Data records below:

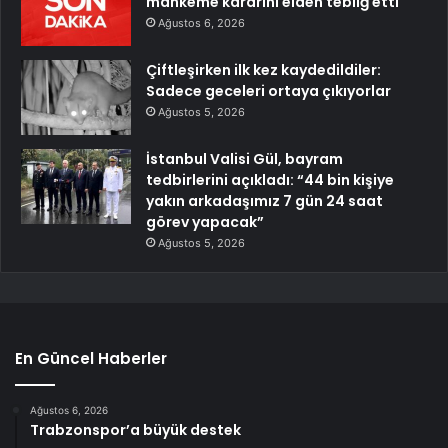
mahkeme kararını elden tebliğ etti
Ağustos 6, 2026
Çiftleşirken ilk kez kaydedildiler:
Sadece geceleri ortaya çıkıyorlar
Ağustos 5, 2026
İstanbul Valisi Gül, bayram
tedbirlerini açıkladı: “44 bin kişiye
yakın arkadaşımız 7 gün 24 saat
görev yapacak”
Ağustos 5, 2026
En Güncel Haberler
Ağustos 6, 2026
Trabzonspor’a büyük destek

End of Data records.

### Work to complete
Your copy should match the listing exactly, apart from the pictures it leaves out.

### Answer space
mahkeme kararını elden tebliğ etti
Ağustos 6, 2026
Çiftleşirken ilk kez kaydedildiler:
Sadece geceleri ortaya çıkıyorlar
Ağustos 5, 2026
İstanbul Valisi Gül, bayram
tedbirlerini açıkladı: “44 bin kişiye
yakın arkadaşımız 7 gün 24 saat
görev yapacak”
Ağustos 5, 2026
En Güncel Haberler
Ağustos 6, 2026
Trabzonspor’a büyük destek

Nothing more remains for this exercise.